The error rate for the test set behaves differently. There is zero error whe k = 1, because the model is tested and trained on the same data. More flexible models overfit to the data, and if this exact same data is the test data it will perform perfectly even though it is unlikely to be effective on a new set of data.

(d) What values of $k$ represent high bias and which represent high variance?

K = 1 represents high variance, and K = 500 represents high bias.

(e) What is the optimal value of $k$ and why?

The optimal value of K is 13 for this data set. This has the lowest error rate in this dataset at 0.105.

(f) In kNN classifiers, the value of k controls the flexibility of the model - what controls the flexibility of other models?

In other models - more specifically linear regression, the flexibility of a model is determined by degrees of freedom. The degrees of freedom incease as the number of parameters in a model increase. The parameters in this context are the number of additional independent variables in the model.

7

[20 points] Linear regression and nonlinear transformations. You're given training and testing data contained in files "A2_Q7_train.csv" and "A2_Q7_test.csv" in the "data" folder for this assignment. Your goal is to develop a regression algorithm from the training data that performs well on the test data.

Hint: Use the scikit learn LinearRegression module.

ANSWER

(a) Create a scatter plot of your training data.

(b) Estimate a linear regression model ($y = a_0 + a_1 x$) for the training data and calculate both the $R^2$ value and mean square error for the fit of that model for the training data. Also provide the equation representing the estimated model (e.g. $y = a_0 + a_1 x$, but with the estimated coefficients inserted. Consider this your baseline model against which you will compare other model options.

(c) If features can be nonlinearly transformed, a linear model may incorporate those non-linear feature transformation relationships in the training process. From looking at the scatter plot of the training data, choose a transformation of the predictor variable, $x$ that may make sense for these data. This will be a multiple regression model of the form $y = a_0 + a_1 x_1 + a_2 x_2 + \ldots + a_n x_n$. Here $x_i$ could be any transformations of x - perhaps it's $\frac{1}{x}$, $log(x)$, $sin(x)$, $x^k$ (where $k$ is any power of your choosing). Provide the estimated equation for this multiple regression model (e.g. if you chose your predictors to be $x_1 = x$ and $x_2 = log(x)$, your model would be of the form $y = a_0 + a_1 x + a_2 log(x)$. Also provide the $R^2$ and mean square error of the fit for the training data.

(d) Using both of the models you created here in (b) and (c), plot the original data (as a scatter plot) and the two curves representing your models (each as a separate line).

(e) Using the models above, apply them to the test data and estimate the $R^2$ and mean square error of the test dataset.

(f) Which models perform better on the training data, and which on the test data?
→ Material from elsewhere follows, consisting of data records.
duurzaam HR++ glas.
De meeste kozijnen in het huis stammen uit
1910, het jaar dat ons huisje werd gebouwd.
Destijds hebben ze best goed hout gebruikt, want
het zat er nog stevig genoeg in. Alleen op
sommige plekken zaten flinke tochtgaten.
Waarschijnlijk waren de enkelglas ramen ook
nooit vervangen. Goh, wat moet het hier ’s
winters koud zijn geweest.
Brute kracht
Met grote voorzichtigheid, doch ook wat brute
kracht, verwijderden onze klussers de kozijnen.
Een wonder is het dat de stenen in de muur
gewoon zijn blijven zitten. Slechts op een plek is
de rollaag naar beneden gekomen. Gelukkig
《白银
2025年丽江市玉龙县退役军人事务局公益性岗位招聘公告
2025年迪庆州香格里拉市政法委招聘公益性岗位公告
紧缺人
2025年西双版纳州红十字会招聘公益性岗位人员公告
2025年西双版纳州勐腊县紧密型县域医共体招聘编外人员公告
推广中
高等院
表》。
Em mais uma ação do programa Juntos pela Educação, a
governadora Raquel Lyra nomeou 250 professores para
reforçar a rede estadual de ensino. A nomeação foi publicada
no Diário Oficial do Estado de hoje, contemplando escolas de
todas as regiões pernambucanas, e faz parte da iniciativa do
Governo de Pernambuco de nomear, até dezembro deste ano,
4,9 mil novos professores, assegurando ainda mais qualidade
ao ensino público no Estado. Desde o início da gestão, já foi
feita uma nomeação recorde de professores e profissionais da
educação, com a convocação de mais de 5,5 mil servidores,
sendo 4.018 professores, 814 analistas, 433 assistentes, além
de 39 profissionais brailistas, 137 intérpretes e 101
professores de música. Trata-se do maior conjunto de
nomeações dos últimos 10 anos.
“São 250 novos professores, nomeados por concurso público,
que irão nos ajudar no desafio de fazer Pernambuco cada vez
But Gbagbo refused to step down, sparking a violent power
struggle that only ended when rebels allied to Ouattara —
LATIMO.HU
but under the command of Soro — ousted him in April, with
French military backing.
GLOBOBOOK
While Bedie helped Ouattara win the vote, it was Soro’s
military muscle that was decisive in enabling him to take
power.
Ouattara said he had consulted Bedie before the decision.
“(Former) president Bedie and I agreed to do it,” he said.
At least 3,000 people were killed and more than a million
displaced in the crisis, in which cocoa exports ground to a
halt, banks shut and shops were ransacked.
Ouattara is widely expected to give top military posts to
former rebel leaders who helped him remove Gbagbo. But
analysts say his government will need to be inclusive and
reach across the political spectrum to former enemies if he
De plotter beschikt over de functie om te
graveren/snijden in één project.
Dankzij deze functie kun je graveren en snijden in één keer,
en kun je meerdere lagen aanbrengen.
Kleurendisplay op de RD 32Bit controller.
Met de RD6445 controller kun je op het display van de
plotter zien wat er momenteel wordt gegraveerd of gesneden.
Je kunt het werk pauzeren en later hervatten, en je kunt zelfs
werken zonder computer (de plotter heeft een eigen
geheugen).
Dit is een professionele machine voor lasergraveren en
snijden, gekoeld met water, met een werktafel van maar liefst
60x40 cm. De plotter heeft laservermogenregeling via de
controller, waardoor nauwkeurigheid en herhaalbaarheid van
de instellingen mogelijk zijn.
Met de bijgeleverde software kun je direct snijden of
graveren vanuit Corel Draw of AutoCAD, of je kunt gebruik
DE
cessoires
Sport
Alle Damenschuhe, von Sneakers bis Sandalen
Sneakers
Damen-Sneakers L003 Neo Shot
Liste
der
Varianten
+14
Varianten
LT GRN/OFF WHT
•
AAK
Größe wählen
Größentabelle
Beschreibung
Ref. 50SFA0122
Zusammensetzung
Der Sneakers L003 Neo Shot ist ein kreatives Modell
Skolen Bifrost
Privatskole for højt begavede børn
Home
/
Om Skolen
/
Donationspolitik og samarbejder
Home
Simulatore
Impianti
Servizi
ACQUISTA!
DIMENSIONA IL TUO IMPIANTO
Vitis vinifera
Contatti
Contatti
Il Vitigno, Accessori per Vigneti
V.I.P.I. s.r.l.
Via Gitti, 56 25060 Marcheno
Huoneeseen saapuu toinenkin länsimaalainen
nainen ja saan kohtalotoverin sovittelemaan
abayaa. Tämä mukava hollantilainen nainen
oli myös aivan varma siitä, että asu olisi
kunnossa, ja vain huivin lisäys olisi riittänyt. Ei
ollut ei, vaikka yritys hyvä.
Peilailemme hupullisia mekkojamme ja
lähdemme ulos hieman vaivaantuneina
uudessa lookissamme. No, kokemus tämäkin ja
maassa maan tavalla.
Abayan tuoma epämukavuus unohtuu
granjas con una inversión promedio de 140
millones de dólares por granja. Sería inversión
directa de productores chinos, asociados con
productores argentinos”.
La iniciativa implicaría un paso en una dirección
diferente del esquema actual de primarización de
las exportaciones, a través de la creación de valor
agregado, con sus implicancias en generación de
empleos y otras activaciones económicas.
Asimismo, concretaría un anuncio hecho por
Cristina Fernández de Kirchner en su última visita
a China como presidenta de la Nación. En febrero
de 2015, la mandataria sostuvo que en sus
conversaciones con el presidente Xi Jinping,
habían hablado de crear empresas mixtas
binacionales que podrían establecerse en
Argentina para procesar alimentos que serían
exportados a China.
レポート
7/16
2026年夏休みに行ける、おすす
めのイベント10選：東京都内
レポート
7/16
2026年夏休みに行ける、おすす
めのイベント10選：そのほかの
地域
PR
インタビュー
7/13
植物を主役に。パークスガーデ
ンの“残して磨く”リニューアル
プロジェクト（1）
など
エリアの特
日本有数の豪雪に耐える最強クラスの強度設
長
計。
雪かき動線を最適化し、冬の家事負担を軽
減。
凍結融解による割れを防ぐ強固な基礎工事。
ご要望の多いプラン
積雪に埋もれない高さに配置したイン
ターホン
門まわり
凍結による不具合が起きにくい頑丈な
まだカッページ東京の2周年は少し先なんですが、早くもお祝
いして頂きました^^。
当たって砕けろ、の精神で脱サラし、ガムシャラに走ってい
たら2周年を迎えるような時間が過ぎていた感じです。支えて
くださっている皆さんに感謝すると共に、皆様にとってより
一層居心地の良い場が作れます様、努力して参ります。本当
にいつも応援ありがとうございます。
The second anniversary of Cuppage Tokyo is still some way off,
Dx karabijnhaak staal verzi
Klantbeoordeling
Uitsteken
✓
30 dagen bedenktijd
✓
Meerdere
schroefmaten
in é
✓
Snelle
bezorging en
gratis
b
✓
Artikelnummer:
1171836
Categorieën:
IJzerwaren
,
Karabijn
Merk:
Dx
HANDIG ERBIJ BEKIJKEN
Why?

The transformed model worked significantly better on the training data, and slightly better on the test data. The model performed significantly better on the training data because it had more flexibility. In a regression model, the more degrees of freedom a model has the more flexible it becomes. Generally, the more flexible a model is the better it performs on training data.

For the test data, the two models were almost identicle with the transformed data performing slightly better in terms of MSE. The linear model performs poorly because the data does not appear to be linear but the model is. The transformed model is non linear and thus has a slight advantage in this regaurd.

(g) Imagine that the test data were significantly different from the training dataset. How might this affect the predictive capability of your model? Why?

If the test data is significantly different from the training data, the model is likely to perform very poorly on it. The model is created to predict data that follows a similar distribution as the training. If the test data does not look like this training data, than the model is far less effective. The training and test data must be similar for the model to be effective.